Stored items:
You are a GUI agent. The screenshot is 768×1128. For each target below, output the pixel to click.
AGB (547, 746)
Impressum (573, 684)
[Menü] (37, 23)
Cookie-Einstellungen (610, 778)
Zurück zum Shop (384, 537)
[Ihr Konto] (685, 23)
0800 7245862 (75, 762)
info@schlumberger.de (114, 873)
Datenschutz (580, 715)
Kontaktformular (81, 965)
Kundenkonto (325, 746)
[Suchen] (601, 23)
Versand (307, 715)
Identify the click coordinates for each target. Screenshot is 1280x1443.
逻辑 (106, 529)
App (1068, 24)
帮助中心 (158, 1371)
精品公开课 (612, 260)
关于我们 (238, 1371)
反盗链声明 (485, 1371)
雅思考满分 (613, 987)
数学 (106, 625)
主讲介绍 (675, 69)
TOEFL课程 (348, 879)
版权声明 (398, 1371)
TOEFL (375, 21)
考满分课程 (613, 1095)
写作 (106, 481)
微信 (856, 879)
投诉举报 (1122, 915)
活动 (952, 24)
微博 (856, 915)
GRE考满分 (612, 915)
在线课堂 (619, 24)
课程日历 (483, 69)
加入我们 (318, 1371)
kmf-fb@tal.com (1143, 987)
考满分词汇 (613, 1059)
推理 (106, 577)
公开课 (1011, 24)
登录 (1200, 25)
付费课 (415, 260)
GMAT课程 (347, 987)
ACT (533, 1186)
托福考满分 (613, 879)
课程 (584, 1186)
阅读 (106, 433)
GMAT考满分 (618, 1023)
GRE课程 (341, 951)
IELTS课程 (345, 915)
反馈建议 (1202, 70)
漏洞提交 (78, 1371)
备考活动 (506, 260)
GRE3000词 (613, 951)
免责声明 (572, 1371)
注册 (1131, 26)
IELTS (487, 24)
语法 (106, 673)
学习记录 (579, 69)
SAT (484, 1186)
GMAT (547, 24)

---

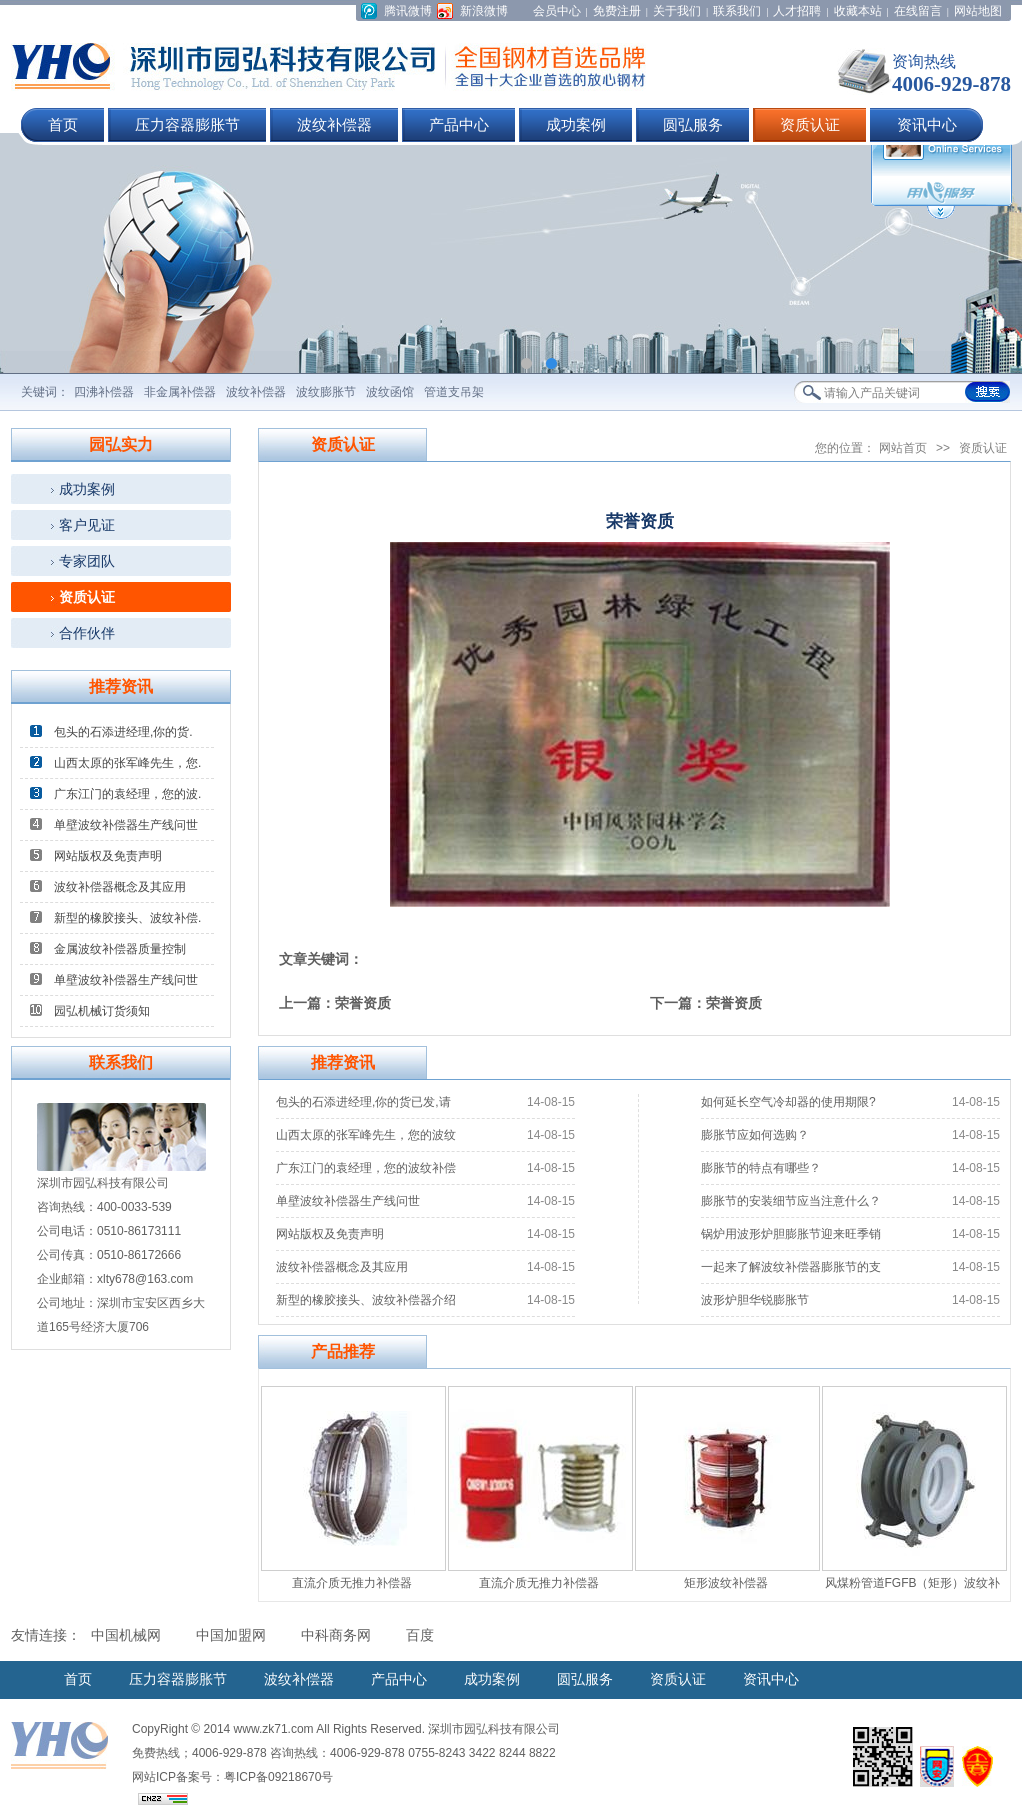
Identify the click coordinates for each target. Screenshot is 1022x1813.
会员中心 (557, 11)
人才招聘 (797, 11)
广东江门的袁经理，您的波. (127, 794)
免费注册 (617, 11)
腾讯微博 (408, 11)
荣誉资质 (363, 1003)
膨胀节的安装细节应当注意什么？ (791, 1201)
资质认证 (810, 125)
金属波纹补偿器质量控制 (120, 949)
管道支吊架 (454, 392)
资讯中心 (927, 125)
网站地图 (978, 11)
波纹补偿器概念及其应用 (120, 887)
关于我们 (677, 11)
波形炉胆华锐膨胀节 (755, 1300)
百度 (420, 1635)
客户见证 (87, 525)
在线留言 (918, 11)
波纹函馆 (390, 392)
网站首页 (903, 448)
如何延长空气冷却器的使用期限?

§ Task instructions
Quote the data above from the line containing "反馈建议 (1202, 70)" to the line containing "GMAT (547, 24)", inclusive, and stop.

§ Solved problem
反馈建议 (1202, 70)
漏洞提交 (78, 1371)
备考活动 (506, 260)
GRE3000词 (613, 951)
免责声明 (572, 1371)
注册 (1131, 26)
IELTS (487, 24)
语法 (106, 673)
学习记录 (579, 69)
SAT (484, 1186)
GMAT (547, 24)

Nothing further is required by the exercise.